The market at large has been turbulent for weeks. Investors are trying to figure out how the economy will continue to recover, with COVID-19 remaining a threat and rising inflation can hurt consumer spending and business finances. The latest round of earnings reports will give Wall Street a clearer picture of how businesses are doing in the last quarter amid an increase in COVID-19 cases. It will also provide a better understanding of how they expect to behave during the rest of the year.

JPMorgan Chase will launch the banks’ results on Wednesday. Bank of America, Wells Fargo and Citigroup will follow with their latest quarterly results on Thursday.

Investors will also be closely following the latest inflation updates from the Ministry of Labor. It will release its Consumer Price Index for September on Wednesday, which is a measure of how inflation is putting cost pressure on consumers. More information on inflationary pressures for businesses will be released on Thursday when the Labor Ministry releases its producer price index.

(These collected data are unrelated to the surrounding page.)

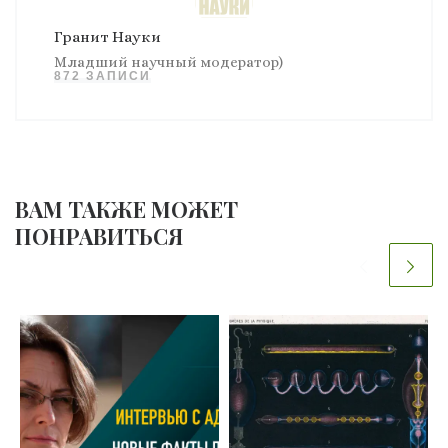
Гранит Науки
Младший научный модератор)
872 ЗАПИСИ
ВАМ ТАКЖЕ МОЖЕТ
ПОНРАВИТЬСЯ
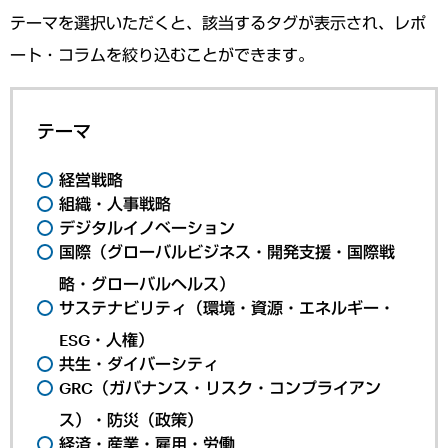
テーマを選択いただくと、該当するタグが表示され、レポ
ート・コラムを絞り込むことができます。
テーマ
経営戦略
組織・人事戦略
デジタルイノベーション
国際（グローバルビジネス・開発支援・国際戦
略・グローバルヘルス）
サステナビリティ（環境・資源・エネルギー・
ESG・人権）
共生・ダイバーシティ
GRC（ガバナンス・リスク・コンプライアン
ス）・防災（政策）
経済・産業・雇用・労働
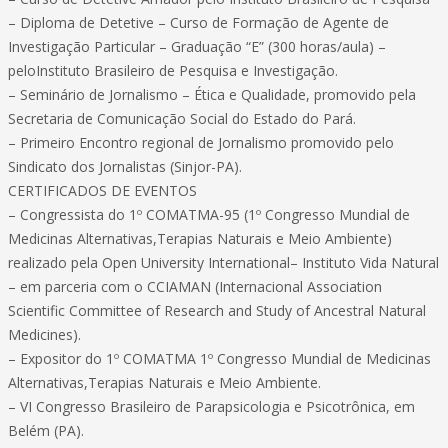
– Diploma de Detetive – Curso de Formação de Agente de
Investigação Particular – Graduação “E” (300 horas/aula) –
peloInstituto Brasileiro de Pesquisa e Investigação.
– Seminário de Jornalismo – Ética e Qualidade, promovido pela
Secretaria de Comunicação Social do Estado do Pará.
– Primeiro Encontro regional de Jornalismo promovido pelo
Sindicato dos Jornalistas (Sinjor-PA).
CERTIFICADOS DE EVENTOS
– Congressista do 1º COMATMA-95 (1º Congresso Mundial de
Medicinas Alternativas,Terapias Naturais e Meio Ambiente)
realizado pela Open University International– Instituto Vida Natural
– em parceria com o CCIAMAN (Internacional Association
Scientific Committee of Research and Study of Ancestral Natural
Medicines).
– Expositor do 1º COMATMA 1º Congresso Mundial de Medicinas
Alternativas,Terapias Naturais e Meio Ambiente.
– VI Congresso Brasileiro de Parapsicologia e Psicotrônica, em
Belém (PA).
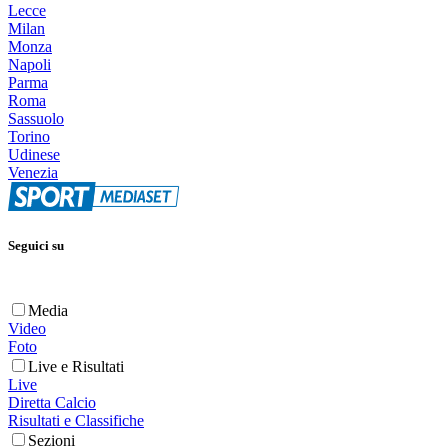
Lecce
Milan
Monza
Napoli
Parma
Roma
Sassuolo
Torino
Udinese
Venezia
Seguici su
Media
Video
Foto
Live e Risultati
Live
Diretta Calcio
Risultati e Classifiche
Sezioni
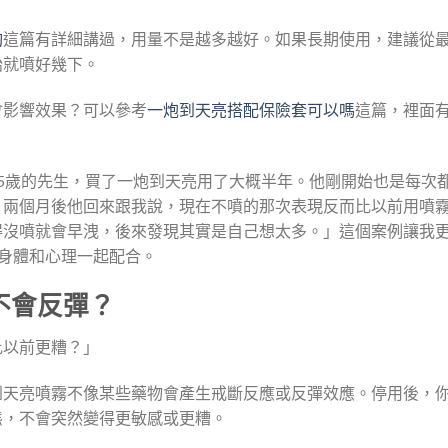
夠
這篇有詳細講過，用量不是越多越好。如果長期使用，建議從
始就噴好幾下。
會影響效果？可以參考
一炮到天亮搭配保險套可以嗎
這篇，裡面
5歲的先生，買了一炮到天亮用了大概半年。他剛開始也是每次
。兩個月後他回來跟我說，現在不噴的那次表現反而比以前用噴
得沒噴就會早洩，後來發現其實是自己想太多。」這個案例讓我
身體和心理一起配合。
不會反彈？
比以前更糟？」
到天亮噴霧不像某些藥物會產生戒斷反應或反彈效應。停用後，
態，不會突然變得更敏感或更糟。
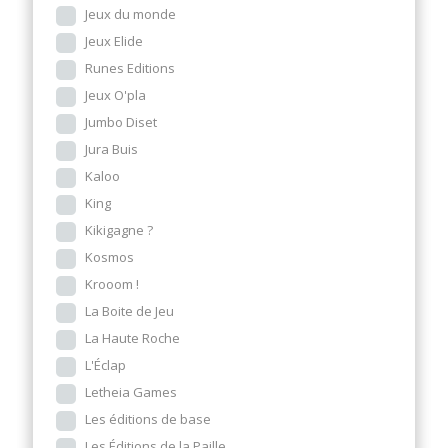
Jeux du monde
Jeux Elide
Runes Editions
Jeux O'pla
Jumbo Diset
Jura Buis
Kaloo
King
Kikigagne ?
Kosmos
Krooom !
La Boite de Jeu
La Haute Roche
L'Éclap
Letheia Games
Les éditions de base
Les Éditions de la Paille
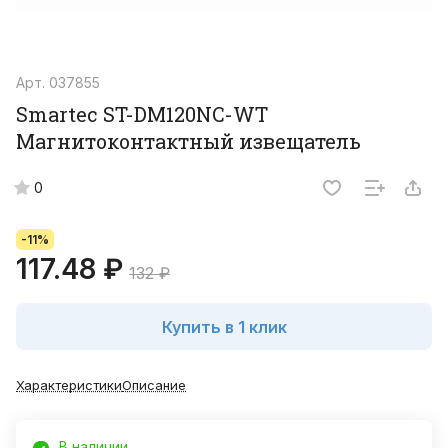
Арт.
037855
Smartec ST-DM120NC-WT
Магнитоконтактный извещатель
0
-11%
117.48 ₽
132 ₽
Купить в 1 клик
Характеристики
Описание
В наличии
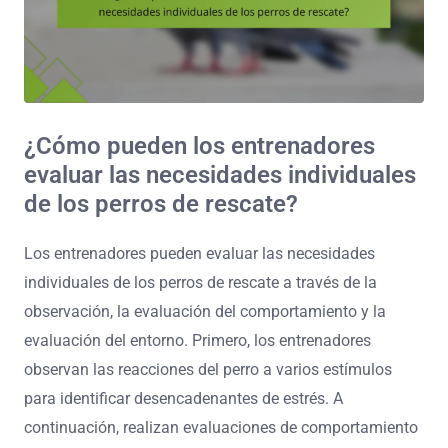
¿Cómo pueden los entrenadores
evaluar las necesidades individuales
de los perros de rescate?
Los entrenadores pueden evaluar las necesidades
individuales de los perros de rescate a través de la
observación, la evaluación del comportamiento y la
evaluación del entorno. Primero, los entrenadores
observan las reacciones del perro a varios estímulos
para identificar desencadenantes de estrés. A
continuación, realizan evaluaciones de comportamiento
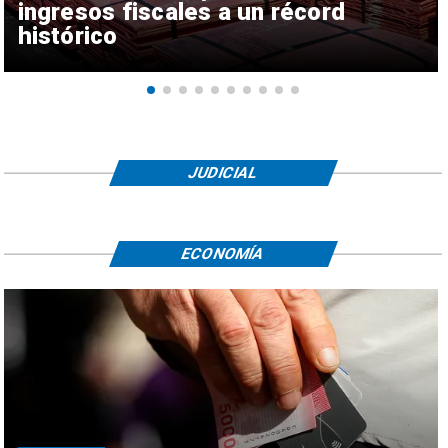
ingresos fiscales a un récord
histórico
JUDICIAL
ECONOMÍA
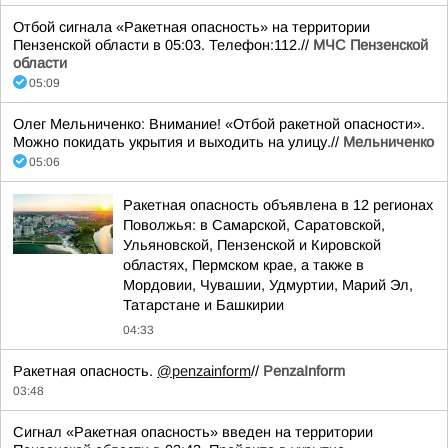
Отбой сигнала «Ракетная опасность» на территории
Пензенской области в 05:03. Телефон:112.//
МЧС Пензенской
области
05:09
Олег Мельниченко: Внимание! «Отбой ракетной опасности».
Можно покидать укрытия и выходить на улицу.//
Мельниченко
05:06
Ракетная опасность объявлена в 12 регионах
Поволжья: в Самарской, Саратовской,
Ульяновской, Пензенской и Кировской
областях, Пермском крае, а также в
Мордовии, Чувашии, Удмуртии, Марий Эл,
Татарстане и Башкирии
04:33
Ракетная опасность.
@penzainform
//
PenzaInform
03:48
Сигнал «Ракетная опасность» введен на территории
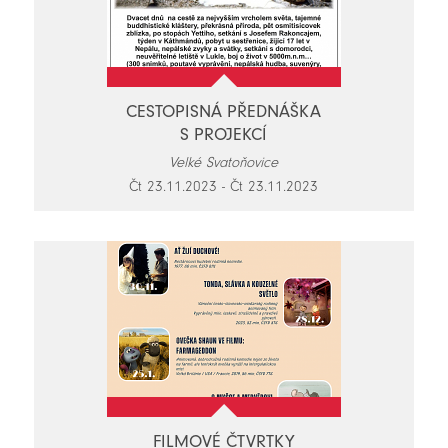
CESTOPISNÁ PŘEDNÁŠKA
S PROJEKCÍ
Velké Svatoňovice
Čt 23.11.2023 - Čt 23.11.2023
FILMOVÉ ČTVRTKY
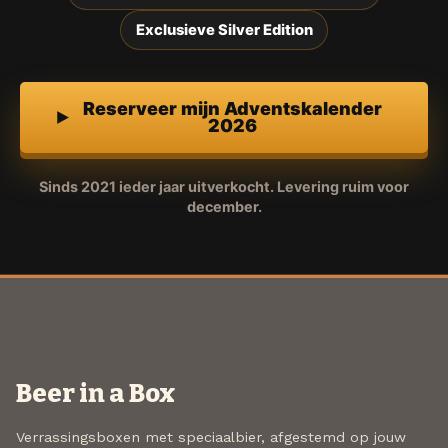
Exclusieve Silver Edition
Reserveer mijn Adventskalender
2026
Sinds 2021 ieder jaar uitverkocht. Levering ruim voor
december.
Beer in a Box
Verrassingsboxen met speciaalbier, afgestemd op jouw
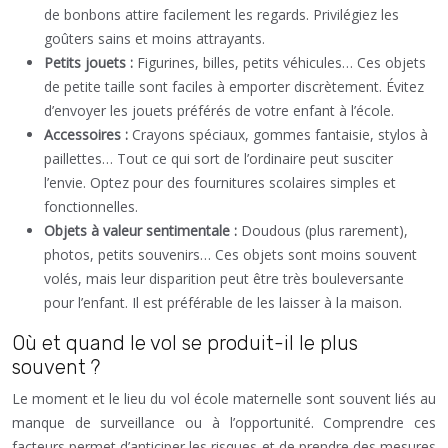
de bonbons attire facilement les regards. Privilégiez les
goûters sains et moins attrayants.
Petits jouets :
Figurines, billes, petits véhicules… Ces objets
de petite taille sont faciles à emporter discrètement. Évitez
d’envoyer les jouets préférés de votre enfant à l’école.
Accessoires :
Crayons spéciaux, gommes fantaisie, stylos à
paillettes… Tout ce qui sort de l’ordinaire peut susciter
l’envie. Optez pour des fournitures scolaires simples et
fonctionnelles.
Objets à valeur sentimentale :
Doudous (plus rarement),
photos, petits souvenirs… Ces objets sont moins souvent
volés, mais leur disparition peut être très bouleversante
pour l’enfant. Il est préférable de les laisser à la maison.
Où et quand le vol se produit-il le plus
souvent ?
Le moment et le lieu du vol école maternelle sont souvent liés au
manque de surveillance ou à l’opportunité. Comprendre ces
facteurs permet d’anticiper les risques et de prendre des mesures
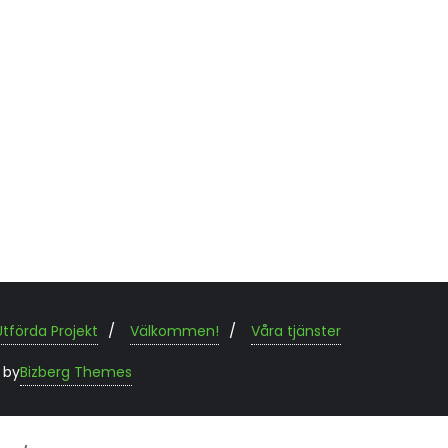
Utförda Projekt
Välkommen!
Våra tjänster
 by
Bizberg Themes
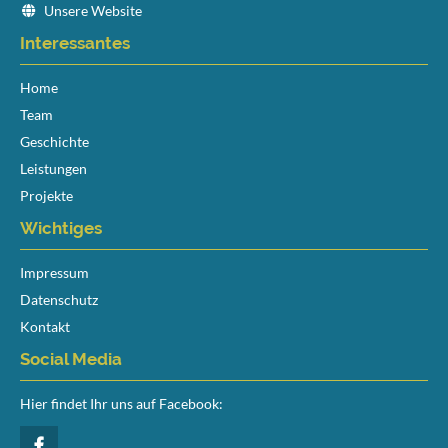
Unsere Website
Interessantes
Navigation
Home
überspringen
Team
Geschichte
Leistungen
Projekte
Wichtiges
Navigation
Impressum
überspringen
Datenschutz
Kontakt
Social Media
Hier findet Ihr uns auf Facebook:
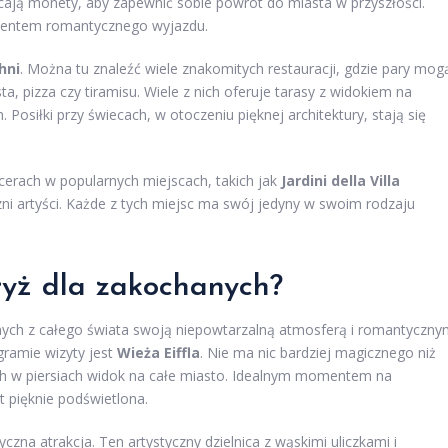
ucają monety, aby zapewnić sobie powrót do miasta w przyszłości.
ementem romantycznego wyjazdu.
hni
. Można tu znaleźć wiele znakomitych restauracji, gdzie pary mog
a, pizza czy tiramisu. Wiele z nich oferuje tarasy z widokiem na
osiłki przy świecach, w otoczeniu pięknej architektury, stają się
rach w popularnych miejscach, takich jak
Jardini della Villa
czni artyści. Każde z tych miejsc ma swój jedyny w swoim rodzaju
aryż dla zakochanych?
anych z całego świata swoją niepowtarzalną atmosferą i romantyczny
ramie wizyty jest
Wieża Eiffla
. Nie ma nic bardziej magicznego niż
dech w piersiach widok na całe miasto. Idealnym momentem na
t pięknie podświetlona.
czna atrakcja. Ten artystyczny dzielnica z wąskimi uliczkami i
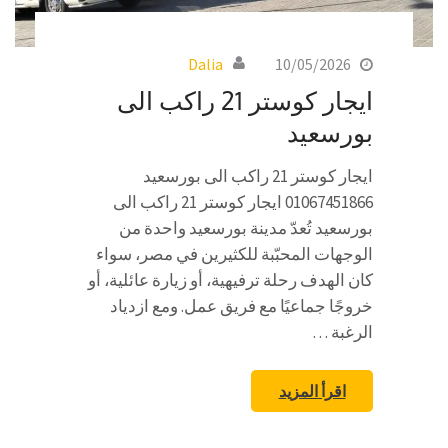
Dalia
10/05/2026
ايجار كوستر 21 راكب الى
بورسعيد
ايجار كوستر 21 راكب الى بورسعيد
01067451866 ايجار كوستر 21 راكب الى
بورسعيد تُعدّ مدينة بورسعيد واحدة من
الوجهات المحبّبة للكثيرين في مصر، سواء
كان الهدف رحلة ترفيهية، أو زيارة عائلية، أو
خروجًا جماعيًا مع فريق عمل. ومع ازدياد
الرغبة …
اقرأ المزيد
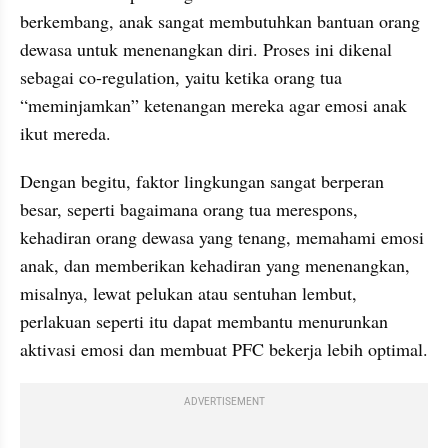
berkembang, anak sangat membutuhkan bantuan orang 
dewasa untuk menenangkan diri. Proses ini dikenal 
sebagai co-regulation, yaitu ketika orang tua 
“meminjamkan” ketenangan mereka agar emosi anak 
ikut mereda. 
Dengan begitu, faktor lingkungan sangat berperan 
besar, seperti bagaimana orang tua merespons, 
kehadiran orang dewasa yang tenang, memahami emosi 
anak, dan memberikan kehadiran yang menenangkan, 
misalnya, lewat pelukan atau sentuhan lembut, 
perlakuan seperti itu dapat membantu menurunkan 
aktivasi emosi dan membuat PFC bekerja lebih optimal.
ADVERTISEMENT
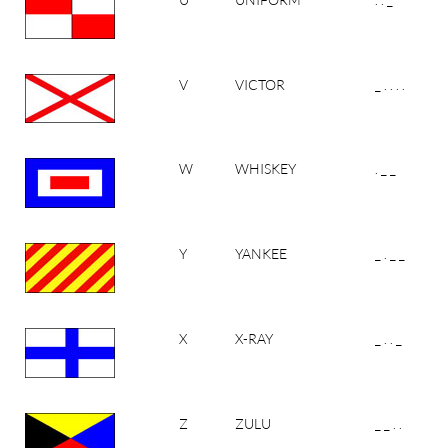
V
VICTOR
_ . . . .
W
WHISKEY
. _ _
Y
YANKEE
_ . _ _
X
X-RAY
_ . . _
Z
ZULU
_ _ . .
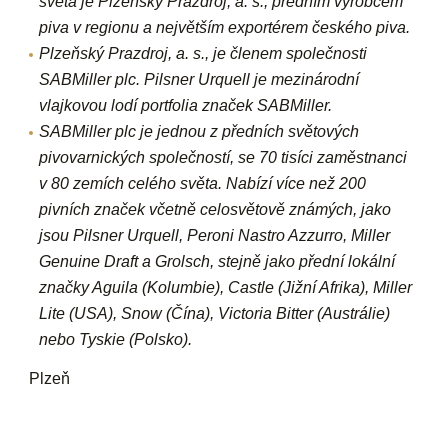
světa je Plzeňský Prazdroj, a. s., předním výrobcem
piva v regionu a největším exportérem českého piva.
Plzeňský Prazdroj, a. s., je členem společnosti
SABMiller plc. Pilsner Urquell je mezinárodní
vlajkovou lodí portfolia značek SABMiller.
SABMiller plc je jednou z předních světových
pivovarnických společností, se 70 tisíci zaměstnanci
v 80 zemích celého světa. Nabízí více než 200
pivních značek včetně celosvětově známých, jako
jsou Pilsner Urquell, Peroni Nastro Azzurro, Miller
Genuine Draft a Grolsch, stejně jako přední lokální
značky Aguila (Kolumbie), Castle (Jižní Afrika), Miller
Lite (USA), Snow (Čína), Victoria Bitter (Austrálie)
nebo Tyskie (Polsko).
Plzeň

A wide range of industries are feeling the effects of rising inflation with higher costs for shipping and raw materials. Many companies have warned that their bottom lines could suffer from supply chain issues.

The tightening of the supply chain has also raised the prices of many products for consumers, which could hurt consumer spending and further delay economic recovery. Investors will receive an update on consumer spending when the Commerce Department releases its September retail sales report on Friday.